[INFORMATION GIVEN Boundary: Start]
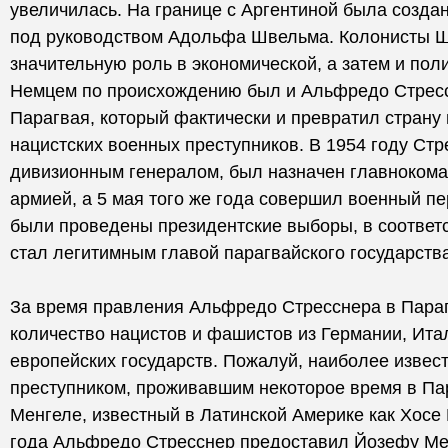
увеличилась. На границе с Аргентиной была созда
под руководством Адольфа Швельма. Колонисты 
значительную роль в экономической, а затем и пол
Немцем по происхождению был и Альфредо Стрес
Парагвая, который фактически и превратил страну
нацистских военных преступников. В 1954 году Ст
дивизионным генералом, был назначен главноком
армией, а 5 мая того же года совершил военный пе
были проведены президентские выборы, в соответ
стал легитимным главой парагвайского государства
За время правления Альфредо Стресснера в Пара
количество нацистов и фашистов из Германии, Ита
европейских государств. Пожалуй, наиболее извес
преступником, проживавшим некоторое время в Па
Менгеле, известный в Латинской Америке как Хосе
года Альфредо Стресснер предоставил Йозефу Ме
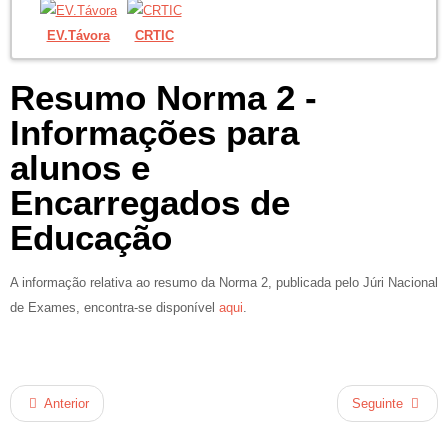
EV.Távora
CRTIC
Resumo Norma 2 -
Informações para
alunos e
Encarregados de
Educação
A informação relativa ao resumo da Norma 2, publicada pelo Júri Nacional
de Exames, encontra-se disponível
aqui
.
Anterior
Seguinte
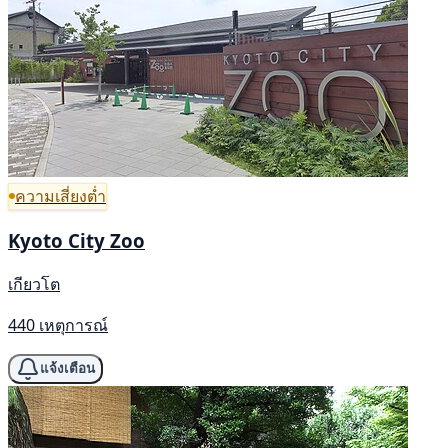
ความเสี่ยงต่ำ
Kyoto City Zoo
เกียวโต
440 เหตุการณ์
แจ้งเตือน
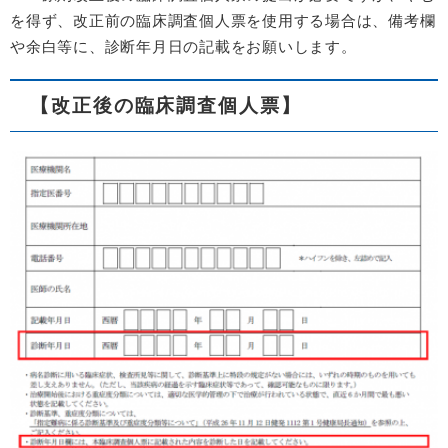
を得ず、改正前の臨床調査個人票を使用する場合は、備考欄
や余白等に、診断年月日の記載をお願いします。
【改正後の臨床調査個人票】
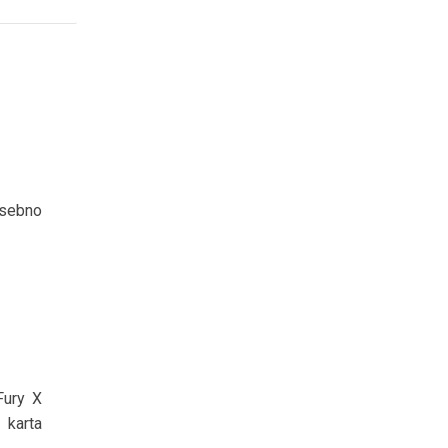
osebno
Fury X
 karta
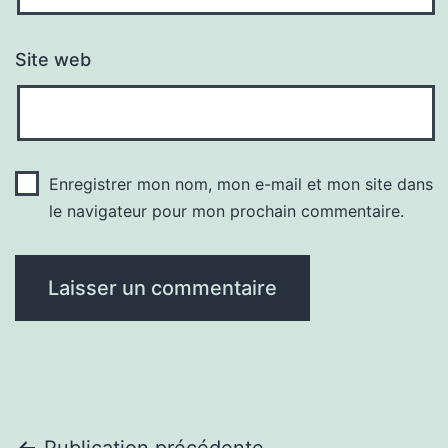
Site web
Enregistrer mon nom, mon e-mail et mon site dans
le navigateur pour mon prochain commentaire.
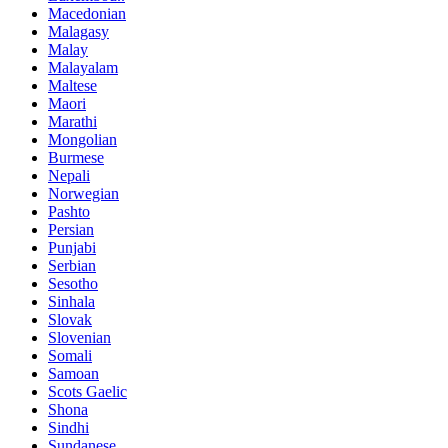
Macedonian
Malagasy
Malay
Malayalam
Maltese
Maori
Marathi
Mongolian
Burmese
Nepali
Norwegian
Pashto
Persian
Punjabi
Serbian
Sesotho
Sinhala
Slovak
Slovenian
Somali
Samoan
Scots Gaelic
Shona
Sindhi
Sundanese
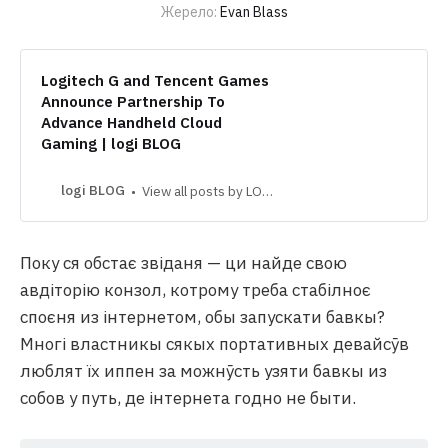
Жерело:
Evan Blass
Logitech G and Tencent Games
Announce Partnership To
Advance Handheld Cloud
Gaming | logi BLOG
logi BLOG
View all posts by LOGITECH →
Поку ся обстає звіданя — ци найде свою
авдіторію конзол, котрому треба стабілноє
споєня из інтернетом, обы запускати бавкы?
Многі властникы сякых портативных девайсӯв
люблят їх иппен за можнӯсть узяти бавкы из
собов у путь, де інтернета годно не быти.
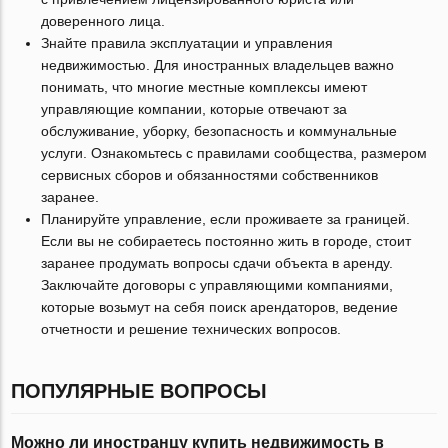
доверенного лица.
Знайте правила эксплуатации и управления
недвижимостью. Для иностранных владельцев важно
понимать, что многие местные комплексы имеют
управляющие компании, которые отвечают за
обслуживание, уборку, безопасность и коммунальные
услуги. Ознакомьтесь с правилами сообщества, размером
сервисных сборов и обязанностями собственников
заранее.
Планируйте управление, если проживаете за границей.
Если вы не собираетесь постоянно жить в городе, стоит
заранее продумать вопросы сдачи объекта в аренду.
Заключайте договоры с управляющими компаниями,
которые возьмут на себя поиск арендаторов, ведение
отчетности и решение технических вопросов.
ПОПУЛЯРНЫЕ ВОПРОСЫ
Можно ли иностранцу купить недвижимость в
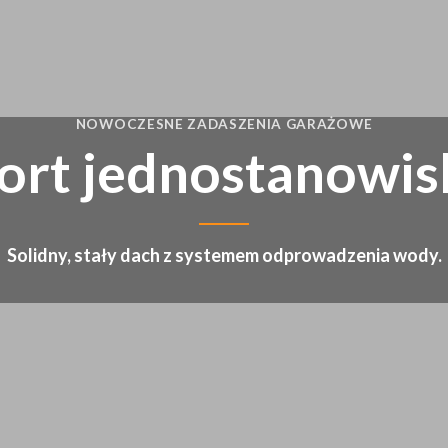
NOWOCZESNE ZADASZENIA GARAŻOWE
ort jednostanowi
Solidny, stały dach z systemem odprowadzenia wody.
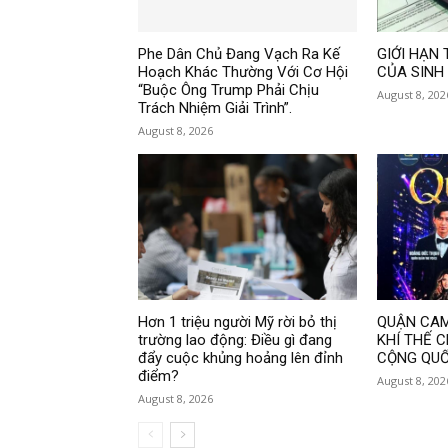
Phe Dân Chủ Đang Vạch Ra Kế
GIỚI HẠN 
Hoạch Khác Thường Với Cơ Hội
CỦA SINH
“Buộc Ông Trump Phải Chịu
August 8, 202
Trách Nhiệm Giải Trình”.
August 8, 2026
Hơn 1 triệu người Mỹ rời bỏ thị
QUẬN CAM
trường lao động: Điều gì đang
KHÍ THẾ 
đẩy cuộc khủng hoảng lên đỉnh
CỘNG QUỐ
điểm?
August 8, 202
August 8, 2026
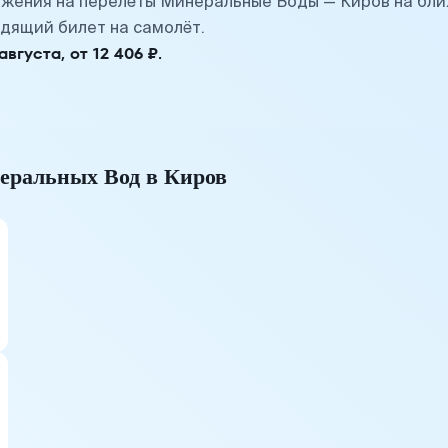
жения на перелёты Минеральные Воды — Киров на бли
дящий билет на самолёт.
густа, от 12 406 ₽.
еральных Вод в Киров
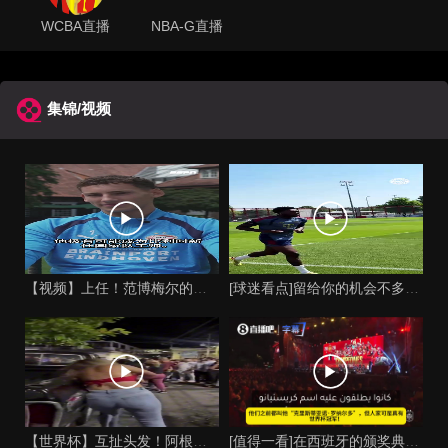
WCBA直播
NBA-G直播
集锦/视频
【视频】上任！范博梅尔的儿子谈父亲成为比利时国家队主教练！
[球迷看点]留给你的机会不多了？阿芳能否找回巅峰期的状态？
【世界杯】互扯头发！阿根廷女球迷和西班牙女球迷打起来了！
[值得一看]在西班牙的颁奖典礼上，主持人介绍皮诺时嘲讽C罗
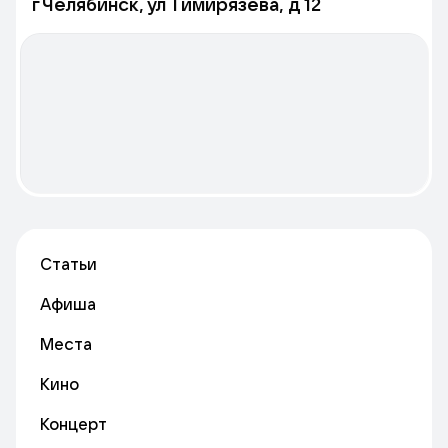
г Челябинск, ул Тимирязева, д 12
Статьи
Афиша
Места
Кино
Концерт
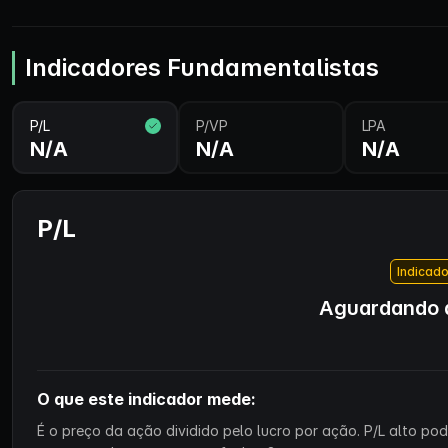
Indicadores Fundamentalistas
P/L
P/VP
LPA
N/A
N/A
N/A
P/L
Indicado
Aguardando d
O que este indicador mede:
É o preço da ação dividido pelo lucro por ação. P/L alto p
[INFORMATION GIVEN Boundary: End]
(WORK ITEM): Copy, from the material above, each line in which the string "года" occurs.

(TASK RESPONSE):
армией, а 5 мая того же года совершил военный пе
года Альфредо Стресснер предоставил Йозефу Ме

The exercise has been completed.